Task statement: Word for word, return the lines below from the first through the line that has "Pri realizácií služieb", dropping the pictures.

====================

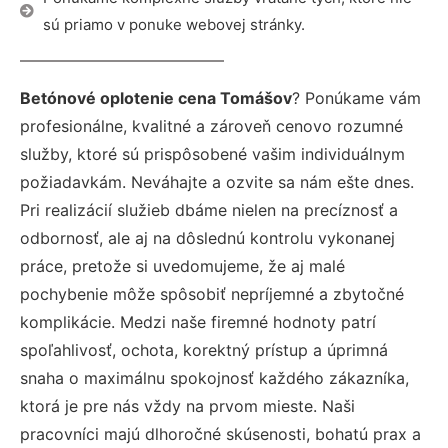
sú priamo v ponuke webovej stránky.
Betónové oplotenie cena Tomášov
? Ponúkame vám
profesionálne, kvalitné a zároveň cenovo rozumné
služby, ktoré sú prispôsobené vašim individuálnym
požiadavkám. Neváhajte a ozvite sa nám ešte dnes.
Pri realizácií služieb dbáme nielen na precíznosť a
odbornosť, ale aj na dôslednú kontrolu vykonanej
práce, pretože si uvedomujeme, že aj malé
pochybenie môže spôsobiť nepríjemné a zbytočné
komplikácie. Medzi naše firemné hodnoty patrí
spoľahlivosť, ochota, korektný prístup a úprimná
snaha o maximálnu spokojnosť každého zákazníka,
ktorá je pre nás vždy na prvom mieste. Naši
pracovníci majú dlhoročné skúsenosti, bohatú prax a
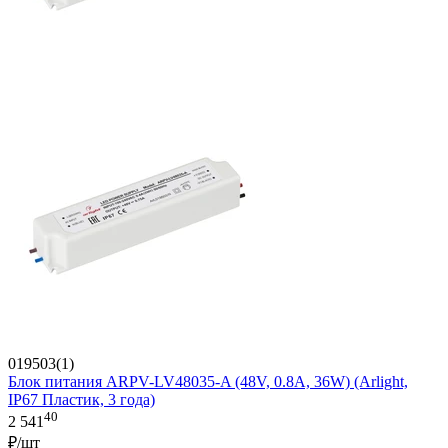
019503(1)
Блок питания ARPV-LV48035-A (48V, 0.8A, 36W) (Arlight,
IP67 Пластик, 3 года)
40
2 541
₽/шт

====================

Finished exercise:
sú priamo v ponuke webovej stránky.
Betónové oplotenie cena Tomášov
? Ponúkame vám
profesionálne, kvalitné a zároveň cenovo rozumné
služby, ktoré sú prispôsobené vašim individuálnym
požiadavkám. Neváhajte a ozvite sa nám ešte dnes.
Pri realizácií služieb dbáme nielen na precíznosť a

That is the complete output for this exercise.